I am a second year general medicine advanced trainee who has done and published multiple research pieces, including a case-control study on general medicine readmissions in the New Zealand Medical Journal and a case report in the New England Journal of Medicine. I have also done a poster presentation at IMSANZ in 2013.about readmissions.
Utility Of Admissions And Investigations And Outcomes In Patients With Intermediate Risk Syncope
Manaf Aljishi, Hutt Hospital, Wellington
Tom Thomson, Hutt Hospital, Wellington
Rowan Hamill, Hutt Hospital, Wellington
Aims: Guidelines suggest that when assessing syncope patients for admission, their risk of serious underlying cause should be stratified into categories: high (warranting admission), low (not needing admission) and intermediate-risk (admission on a cases-by-cases basis)(1). The aim of the study is to measure the utility and diagnostic yield of hospital admissions and investigations for intermediate-risk patients in HVDHB.
Methods: A retrospective study was conducted on syncope patients admitted to Hutt Hospital from 1 July to 31 December 2016. Risk stratification was done using the 2017 American College of Cardiology Guidelines risk criteria(1). Data collected from intermediate-risk patients include patient profile, admission and discharge diagnosis, syncope investigations and 30-day re-syncope and mortality. Syncope diagnoses were classified as vasovagal, orthostatic, cardiogenic, or undifferentiated.
Results: During the study duration, 230 patients presented with syncope but 128 patients (56%) were discharged. Among the admitted patients (102 patients, 44%), 23.8% were high-risk, 2% low-risk, and 74.3% intermediate-risk.
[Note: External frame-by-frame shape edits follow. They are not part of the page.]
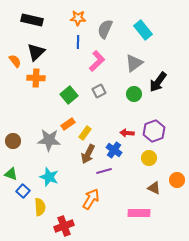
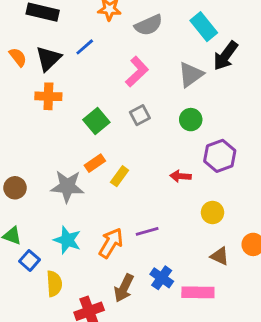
gray semicircle: (105, 29) -> (149, 25), turned -138
blue line: (78, 42) -> (85, 47), moved, turned 48
orange semicircle: (15, 61) -> (18, 57), moved
black arrow: (158, 82) -> (226, 56), moved
purple hexagon: (154, 131) -> (220, 156), moved
blue cross: (114, 150) -> (162, 278), moved
brown arrow: (88, 154) -> (124, 288), moved
orange arrow: (91, 199) -> (111, 243), moved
The most common diagnosis on discharge was undifferentiated syncope (37%), followed by vasovagal syncope (23%). There were five cardiogenic syncopes; four were secondary to newly diagnosed atrial fibrillation, and one was sinus bradycardia. Undifferentiated syncope at admission after initial negative investigations was in 35 (47%) patients, and this dropped to 28 (37%) after the admission.
61% of patients had a postural blood pressure done, while 98.7% had an electrocardiography done on admission. Telemetry was ordered on 80% undifferentiated syncopes but also 65% of differentiated syncopes on admission. There was only one positive telemetry (1.7%) that showed new atrial fibrillation. 31% of patients had troponin test done without any positive result. Head imaging to investigate syncope (not for trauma) was performed on 13% of patients with no positive scan. 30-day adverse outcomes occurred in five patients: four had re-syncope and one died due to known malignancy.
Conclusion: Current admission decision-making and investigations for syncope have low yield and need better prioritization. This study resulted in departmental registrar teaching sessions and writing new local syncope admission guidelines in liaison with cardiology department across the DHB.
1. Shen WK, Sheldon RS, Benditt DG, Cohen MI, Forman DE, Goldberger ZD, et al. 2017 ACC/AHA/HRS Guideline for the Evaluation and Management of Patients with Syncope: A Report of the American College of Cardiology/American Heart Association Task Force on Clinical Practice Guidelines, and the Heart Rhythm Society. Heart Rhythm. 2017.